(Supplied material Opens)

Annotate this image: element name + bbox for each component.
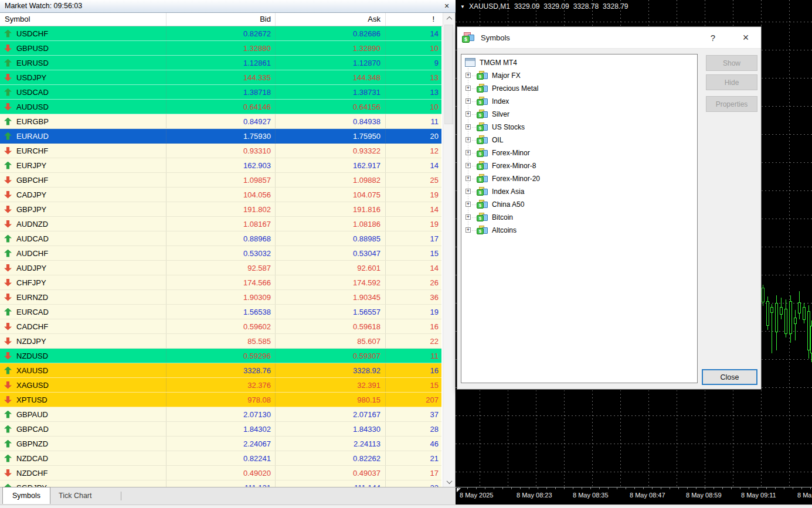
tree-item-forex-minor-8[interactable]: +$Forex-Minor-8 <box>461 159 697 172</box>
market-watch-row[interactable]: EURGBP0.849270.8493811 <box>0 114 441 129</box>
tree-item-bitcoin[interactable]: +$Bitcoin <box>461 211 697 224</box>
market-watch-row[interactable]: EURJPY162.903162.91714 <box>0 158 441 173</box>
scroll-up-button[interactable] <box>443 13 455 23</box>
expand-plus-icon[interactable]: + <box>466 86 471 91</box>
axis-tick <box>634 487 635 489</box>
market-watch-row[interactable]: GBPAUD2.071302.0716737 <box>0 407 441 422</box>
tree-item-oil[interactable]: +$OIL <box>461 134 697 146</box>
bid-value: 0.84927 <box>167 114 276 128</box>
expand-plus-icon[interactable]: + <box>466 189 471 194</box>
market-watch-row[interactable]: EURNZD1.903091.9034536 <box>0 290 441 305</box>
tree-item-china-a50[interactable]: +$China A50 <box>461 198 697 211</box>
tree-item-precious-metal[interactable]: +$Precious Metal <box>461 82 697 95</box>
market-watch-row[interactable]: GBPCHF1.098571.0988225 <box>0 173 441 187</box>
market-watch-row[interactable]: AUDNZD1.081671.0818619 <box>0 217 441 231</box>
chart-dropdown-icon[interactable]: ▼ <box>460 4 465 9</box>
market-watch-row[interactable]: NZDUSD0.592960.5930711 <box>0 349 441 363</box>
market-watch-row[interactable]: USDCHF0.826720.8268614 <box>0 26 441 41</box>
symbols-dialog-titlebar[interactable]: $ Symbols ? × <box>457 27 761 49</box>
spread-value: 10 <box>386 41 441 55</box>
tab-symbols[interactable]: Symbols <box>2 487 50 504</box>
market-watch-row[interactable]: EURAUD1.759301.7595020 <box>0 129 441 144</box>
expand-plus-icon[interactable]: + <box>466 111 471 117</box>
symbol-name: XAUUSD <box>16 366 48 375</box>
symbol-cell: GBPCHF <box>0 173 167 187</box>
market-watch-row[interactable]: NZDJPY85.58585.60722 <box>0 334 441 349</box>
market-watch-row[interactable]: XAGUSD32.37632.39115 <box>0 378 441 393</box>
expand-plus-icon[interactable]: + <box>466 98 471 104</box>
expand-plus-icon[interactable]: + <box>466 202 471 207</box>
spread-value: 15 <box>386 246 441 260</box>
market-watch-row[interactable]: USDCAD1.387181.3873113 <box>0 85 441 100</box>
tree-item-forex-minor[interactable]: +$Forex-Minor <box>461 146 697 159</box>
column-header-symbol[interactable]: Symbol <box>0 13 167 26</box>
close-button[interactable]: Close <box>702 369 757 385</box>
market-watch-row[interactable]: GBPNZD2.240672.2411346 <box>0 437 441 451</box>
scroll-thumb[interactable] <box>444 25 453 124</box>
trend-down-icon <box>4 103 12 111</box>
expand-plus-icon[interactable]: + <box>466 214 471 220</box>
expand-plus-icon[interactable]: + <box>466 163 471 168</box>
expand-plus-icon[interactable]: + <box>466 137 471 142</box>
properties-button[interactable]: Properties <box>706 96 757 112</box>
market-watch-row[interactable]: CHFJPY174.566174.59226 <box>0 275 441 290</box>
column-header-bid[interactable]: Bid <box>167 13 276 26</box>
column-header-ask[interactable]: Ask <box>276 13 386 26</box>
tree-item-index-asia[interactable]: +$Index Asia <box>461 185 697 198</box>
hide-button[interactable]: Hide <box>706 74 757 90</box>
column-header-spread[interactable]: ! <box>386 13 441 26</box>
tab-tick-chart[interactable]: Tick Chart <box>59 487 92 504</box>
market-watch-row[interactable]: AUDCHF0.530320.5304715 <box>0 246 441 261</box>
help-button[interactable]: ? <box>706 31 720 45</box>
tree-root-item[interactable]: TMGM MT4 <box>461 56 697 69</box>
market-watch-close-icon[interactable]: × <box>442 1 451 11</box>
tree-item-forex-minor-20[interactable]: +$Forex-Minor-20 <box>461 172 697 185</box>
tree-item-us-stocks[interactable]: +$US Stocks <box>461 121 697 134</box>
spread-value: 46 <box>386 437 441 451</box>
market-watch-row[interactable]: AUDUSD0.641460.6415610 <box>0 100 441 114</box>
market-watch-scrollbar[interactable] <box>443 13 454 487</box>
ask-value: 144.348 <box>276 70 386 84</box>
market-watch-row[interactable]: CADJPY104.056104.07519 <box>0 187 441 202</box>
trend-down-icon <box>4 396 12 404</box>
market-watch-row[interactable]: SGDJPY111.131111.14423 <box>0 480 441 487</box>
expand-plus-icon[interactable]: + <box>466 124 471 129</box>
market-watch-row[interactable]: NZDCHF0.490200.4903717 <box>0 466 441 480</box>
expand-plus-icon[interactable]: + <box>466 227 471 233</box>
trend-up-icon <box>4 132 12 140</box>
axis-tick <box>714 487 714 489</box>
market-watch-row[interactable]: XAUUSD3328.763328.9216 <box>0 363 441 378</box>
expand-plus-icon[interactable]: + <box>466 176 471 181</box>
tree-item-major-fx[interactable]: +$Major FX <box>461 69 697 82</box>
expand-plus-icon[interactable]: + <box>466 150 471 155</box>
tree-item-index[interactable]: +$Index <box>461 95 697 108</box>
dialog-close-icon[interactable]: × <box>736 30 755 46</box>
market-watch-row[interactable]: GBPJPY191.802191.81614 <box>0 202 441 217</box>
show-button[interactable]: Show <box>706 55 757 71</box>
market-watch-row[interactable]: GBPUSD1.328801.3289010 <box>0 41 441 56</box>
candle-body <box>794 318 797 324</box>
tree-item-altcoins[interactable]: +$Altcoins <box>461 224 697 237</box>
market-watch-row[interactable]: EURUSD1.128611.128709 <box>0 56 441 70</box>
market-watch-row[interactable]: GBPCAD1.843021.8433028 <box>0 422 441 437</box>
axis-tick <box>494 487 494 489</box>
symbols-dialog-icon: $ <box>462 32 475 43</box>
expand-plus-icon[interactable]: + <box>466 73 471 78</box>
spread-value: 207 <box>386 393 441 407</box>
symbol-cell: NZDJPY <box>0 334 167 348</box>
market-watch-row[interactable]: USDJPY144.335144.34813 <box>0 70 441 85</box>
ask-value: 92.601 <box>276 261 386 275</box>
market-watch-row[interactable]: EURCHF0.933100.9332212 <box>0 144 441 158</box>
market-watch-row[interactable]: NZDCAD0.822410.8226221 <box>0 451 441 466</box>
market-watch-row[interactable]: EURCAD1.565381.5655719 <box>0 305 441 319</box>
market-watch-row[interactable]: XPTUSD978.08980.15207 <box>0 393 441 407</box>
market-watch-row[interactable]: CADCHF0.596020.5961816 <box>0 319 441 334</box>
market-watch-row[interactable]: AUDJPY92.58792.60114 <box>0 261 441 275</box>
symbol-cell: CADJPY <box>0 187 167 202</box>
symbol-cell: GBPCAD <box>0 422 167 436</box>
tree-item-silver[interactable]: +$Silver <box>461 108 697 121</box>
symbol-cell: USDCHF <box>0 26 167 40</box>
scroll-down-button[interactable] <box>443 476 455 487</box>
market-watch-titlebar[interactable]: Market Watch: 09:56:03 × <box>0 0 456 13</box>
market-watch-row[interactable]: AUDCAD0.889680.8898517 <box>0 231 441 246</box>
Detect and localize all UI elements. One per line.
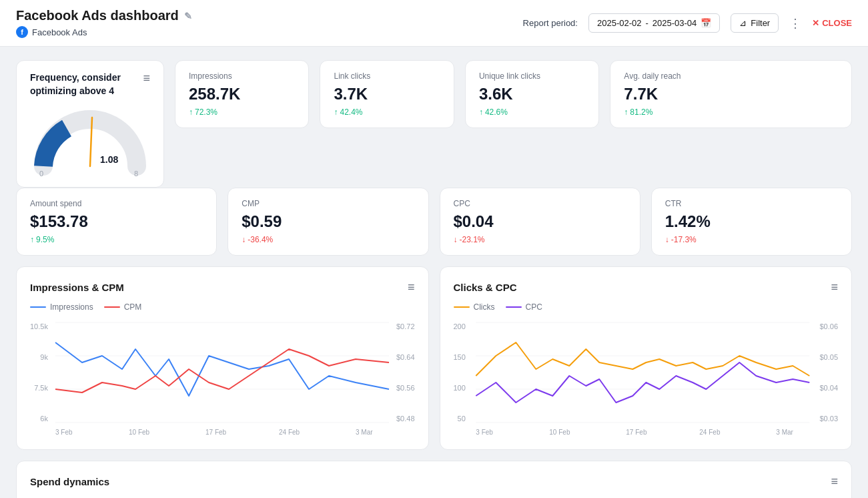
- ctr-arrow: ↓: [665, 235, 669, 244]
- cmp-label: CMP: [242, 199, 414, 208]
- date-range-picker[interactable]: 2025-02-02 - 2025-03-04 📅: [588, 13, 720, 33]
- y-axis-right-impressions: $0.72 $0.64 $0.56 $0.48: [392, 322, 415, 436]
- metric-impressions: Impressions 258.7K ↑ 72.3%: [175, 60, 309, 128]
- clicks-cpc-menu-icon[interactable]: ≡: [831, 280, 838, 294]
- charts-row: Impressions & CPM ≡ Impressions CPM 10.5…: [16, 266, 852, 450]
- cmp-value: $0.59: [242, 212, 414, 231]
- amount-spend-label: Amount spend: [30, 199, 203, 208]
- ctr-label: CTR: [665, 199, 838, 208]
- frequency-chart: 1.08 0 8: [30, 103, 150, 176]
- cmp-change: ↓ -36.4%: [242, 235, 414, 244]
- legend-cpc-line: [506, 306, 522, 308]
- svg-text:10 Feb: 10 Feb: [549, 429, 570, 436]
- link-clicks-value: 3.7K: [334, 85, 440, 103]
- svg-text:17 Feb: 17 Feb: [205, 429, 227, 436]
- svg-text:3 Mar: 3 Mar: [356, 429, 373, 436]
- metric-link-clicks: Link clicks 3.7K ↑ 42.4%: [320, 60, 454, 128]
- svg-text:24 Feb: 24 Feb: [699, 429, 721, 436]
- page-title: Facebook Ads dashboard: [16, 8, 179, 23]
- avg-reach-change: ↑ 81.2%: [624, 107, 838, 117]
- impressions-change: ↑ 72.3%: [189, 107, 295, 117]
- unique-clicks-label: Unique link clicks: [479, 71, 585, 81]
- frequency-header: Frequency, consider optimizing above 4 ≡: [30, 71, 150, 97]
- impressions-cpm-menu-icon[interactable]: ≡: [408, 280, 415, 294]
- clicks-cpc-legend: Clicks CPC: [454, 302, 839, 312]
- legend-cpm-label: CPM: [124, 302, 142, 312]
- metrics-grid-row1: Impressions 258.7K ↑ 72.3% Link clicks 3…: [16, 60, 852, 188]
- cpc-value: $0.04: [454, 212, 626, 231]
- link-clicks-change: ↑ 42.4%: [334, 107, 440, 117]
- link-clicks-arrow: ↑: [334, 107, 338, 117]
- filter-icon: ⊿: [739, 18, 747, 28]
- clicks-cpc-svg: 3 Feb 10 Feb 17 Feb 24 Feb 3 Mar: [470, 322, 816, 423]
- impressions-chart-svg-container: 3 Feb 10 Feb 17 Feb 24 Feb 3 Mar: [52, 322, 392, 436]
- close-x-icon: ✕: [812, 18, 819, 28]
- main-content: Impressions 258.7K ↑ 72.3% Link clicks 3…: [0, 47, 868, 498]
- metric-unique-link-clicks: Unique link clicks 3.6K ↑ 42.6%: [465, 60, 599, 128]
- header-subtitle: f Facebook Ads: [16, 26, 192, 38]
- legend-clicks: Clicks: [454, 302, 495, 312]
- more-options-button[interactable]: ⋮: [789, 16, 801, 31]
- ctr-value: 1.42%: [665, 212, 838, 231]
- legend-impressions-line: [30, 306, 46, 308]
- filter-button[interactable]: ⊿ Filter: [731, 13, 779, 33]
- header-title-row: Facebook Ads dashboard ✎: [16, 8, 192, 23]
- spend-dynamics-menu-icon[interactable]: ≡: [831, 475, 838, 489]
- cpc-arrow: ↓: [454, 235, 458, 244]
- unique-clicks-change: ↑ 42.6%: [479, 107, 585, 117]
- impressions-arrow: ↑: [189, 107, 193, 117]
- subtitle-text: Facebook Ads: [32, 27, 87, 37]
- clicks-cpc-header: Clicks & CPC ≡: [454, 280, 839, 294]
- y-axis-left-impressions: 10.5k 9k 7.5k 6k: [30, 322, 52, 436]
- amount-spend-arrow: ↑: [30, 235, 34, 244]
- frequency-menu-icon[interactable]: ≡: [143, 71, 150, 85]
- close-button[interactable]: ✕ CLOSE: [812, 18, 852, 28]
- unique-clicks-arrow: ↑: [479, 107, 483, 117]
- legend-cpm-line: [104, 306, 120, 308]
- frequency-title: Frequency, consider optimizing above 4: [30, 71, 143, 97]
- impressions-value: 258.7K: [189, 85, 295, 103]
- amount-spend-change: ↑ 9.5%: [30, 235, 203, 244]
- filter-label: Filter: [751, 18, 770, 28]
- metric-cmp: CMP $0.59 ↓ -36.4%: [228, 188, 428, 256]
- link-clicks-label: Link clicks: [334, 71, 440, 81]
- impressions-label: Impressions: [189, 71, 295, 81]
- metric-amount-spend: Amount spend $153.78 ↑ 9.5%: [16, 188, 217, 256]
- unique-clicks-value: 3.6K: [479, 85, 585, 103]
- legend-cpc-label: CPC: [526, 302, 542, 312]
- ctr-change: ↓ -17.3%: [665, 235, 838, 244]
- clicks-cpc-title: Clicks & CPC: [454, 282, 517, 293]
- legend-clicks-line: [454, 306, 470, 308]
- legend-cpm: CPM: [104, 302, 142, 312]
- close-label: CLOSE: [822, 18, 852, 28]
- spend-dynamics-header: Spend dynamics ≡: [30, 475, 838, 489]
- impressions-cpm-chart-card: Impressions & CPM ≡ Impressions CPM 10.5…: [16, 266, 429, 450]
- frequency-card: Frequency, consider optimizing above 4 ≡…: [16, 60, 164, 188]
- impressions-cpm-legend: Impressions CPM: [30, 302, 415, 312]
- legend-cpc: CPC: [506, 302, 542, 312]
- legend-impressions: Impressions: [30, 302, 93, 312]
- svg-text:1.08: 1.08: [100, 154, 118, 165]
- svg-text:24 Feb: 24 Feb: [279, 429, 300, 436]
- metrics-grid-row2: Amount spend $153.78 ↑ 9.5% CMP $0.59 ↓ …: [16, 188, 852, 256]
- svg-text:3 Mar: 3 Mar: [776, 429, 793, 436]
- cmp-arrow: ↓: [242, 235, 246, 244]
- report-period-label: Report period:: [523, 18, 578, 28]
- svg-text:3 Feb: 3 Feb: [476, 429, 493, 436]
- date-end: 2025-03-04: [653, 18, 697, 28]
- date-start: 2025-02-02: [597, 18, 642, 28]
- clicks-chart-svg-container: 3 Feb 10 Feb 17 Feb 24 Feb 3 Mar: [470, 322, 816, 436]
- calendar-icon: 📅: [701, 18, 711, 28]
- clicks-chart-body: 200 150 100 50: [454, 322, 839, 436]
- impressions-cpm-title: Impressions & CPM: [30, 282, 124, 293]
- cpc-change: ↓ -23.1%: [454, 235, 626, 244]
- metric-ctr: CTR 1.42% ↓ -17.3%: [651, 188, 852, 256]
- metric-avg-daily-reach: Avg. daily reach 7.7K ↑ 81.2%: [610, 60, 852, 128]
- impressions-chart-body: 10.5k 9k 7.5k 6k: [30, 322, 415, 436]
- edit-icon[interactable]: ✎: [184, 11, 192, 21]
- y-axis-left-clicks: 200 150 100 50: [454, 322, 470, 436]
- spend-dynamics-title: Spend dynamics: [30, 476, 109, 487]
- amount-spend-value: $153.78: [30, 212, 203, 231]
- header-right: Report period: 2025-02-02 - 2025-03-04 📅…: [523, 13, 852, 33]
- avg-reach-label: Avg. daily reach: [624, 71, 838, 81]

(Supplied material Closes)

**The problem:** Take every line in the preceding listing that contains "above" and copy it.

**Answer section:**
- frequency-header: Frequency, consider optimizing above 4 ≡: [30, 71, 150, 97]
- frequency-title: Frequency, consider optimizing above 4: [30, 71, 143, 97]
- frequency-card: Frequency, consider optimizing above 4 ≡…: [16, 60, 164, 188]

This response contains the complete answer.